Technology and drug firms dominate the Kendall Square neighbourhood of Cambridge, Massachusetts. Credit: Ingram Publishing/Newscom

As venture capitalist Kevin Bitterman gets ready to launch his latest start-up, he knows exactly where he wants it to be: Kendall Square, a densely populated neighbourhood in Cambridge and the heart of Boston’s booming biotechnology industry. “You can’t walk two feet there without seeing someone in biotech,” he says. “That kinetic energy of having everybody squished together — it leads to a lot of advantages you can’t get outside the city.”

But Bitterman, a partner at the firm Polaris Partners in Boston, Massachusetts, finds himself contemplating the unthinkable: exile to the suburbs. Space in Kendall Square has always been tight, but now it is nearly impossible to find — particularly for young start-ups, he says. Two years ago, when he sought a home for another fledgling firm, Bitterman says he could count the options in the area on one hand. “But at least we had one hand of options to look at,” he says. “There’s literally nothing now.”

The Boston-area biotech community is among the largest and densest in the world, with Kendall Square at its epicentre. The neighbourhood squeezes 120 biomedical firms within a 1.5-kilometre radius. The density and diversity of the biotech ecosystem make Kendall unique, says Fiona Murray, associate dean for innovation at the nearby Massachusetts Institute of Technology (MIT) Sloan School of Management. The area is home to biomedical firms large and small, but also to the investors, patent lawyers, contract research organizations and suppliers they need to support them. “There’s an extraordinary supply of human talent,” says Murray.

But some say that the region may become a victim of its own success. Since the 1970s, Kendall Square has evolved from an industrial centre dotted with brick factory buildings into a hub of high-tech and biotech firms such as Biogen and Genzyme. Over the past five years, the technology giants Google and Microsoft and the multinational drug firms Novartis and Pfizer have dramatically expanded their offices and laboratories in the neighbourhood, eager to build close relationships with hot start-ups and the academic powerhouses of Harvard University and MIT. The influx threatens to squeeze out the start-up companies that have helped to make Kendall Square what it is. “There are so many benefits of being right here,” says Chuck Wilson, who started the cancer-focused firm Unum Therapeutics in Kendall Square last year. The firm is growing so quickly that it will almost certainly need to leave the neighbourhood within months to get enough space.

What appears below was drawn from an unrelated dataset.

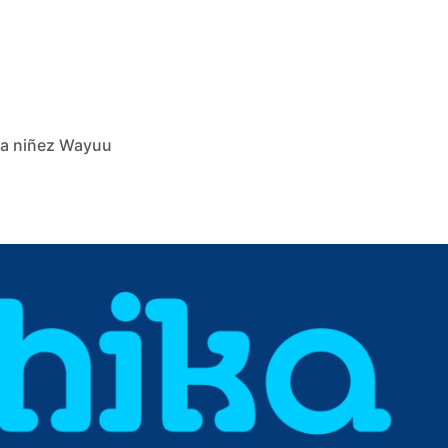
 la niñez Wayuu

At the same time, more-mature homegrown companies such as Alnylam Pharmaceuticals, which develops RNA-based therapies, and cancer-drug developer ARIAD Pharmaceuticals are expanding. “Companies that were only founded a couple of years ago are now gobbling up a lot of space,” says Eric Smith, a partner in the Boston office of the commercial-property firm Transwestern.

Credit: Source: Transwestern RBJ

Young biotechs also compete with high-tech firms so desperate for office space in Cambridge that they are renting buildings designed to accommodate labs. Since the end of 2012, lab rents in the Kendall Square area have risen by 13% to an annual rate of just over US$770 per square metre (see ‘Up and away’). Over the same period, annual office rents rose by 26% to just over $700 per square metre.

Alexandria Real Estate Equities, one of the largest owners of commercial lab space in the region, says that 99% of its Cambridge properties are occupied. In such a competitive market, most landlords will choose established tenants over potentially unstable start-ups. Although Cambridge has added 465,000 square metres of lab space since 2007, most of that has gone to large firms, says Peter Abair, director of economic development and global affairs at the Massachusetts Biotechnology Council in Cambridge.

Shared spaces

The local community recognizes that start-ups need to be nurtured for the biotech hub to thrive, says Peter Parker, a co-founder of LabCentral in Kendall Square. One of several local projects created to provide lab space and equipment to help start-ups get off the ground quickly, LabCentral receives state funding as well as corporate sponsorship from large pharmaceutical firms. It plans to double its occupancy in the next two years. MITIMCo, a division of MIT that manages the institution’s sizeable property holdings, has also committed to housing start-ups.

But start-ups may disperse to the suburbs anyway, says José Lobo, who studies urban economies at Arizona State University in Tempe. Kendall Square’s story is an anomaly, he says — urban centres around the world have tried to replicate it, mostly without success. And in places where biotech is thriving, such as the San Francisco Bay Area in California and the outskirts of Washington DC, it is more spread out. Having run out of affordable space in Kendall Square, Boston’s biotech firms may soon follow that pattern, he says: “I won’t be surprised if they leave.”

Some already have. Wilson says that Unum Therapeutics is now close to signing a lease on the outskirts of Cambridge. He suspects that more will do the same, forming new start-up clusters in the suburbs. “We’ll see how it evolves,” he says. “But it’ll be a very different feel.”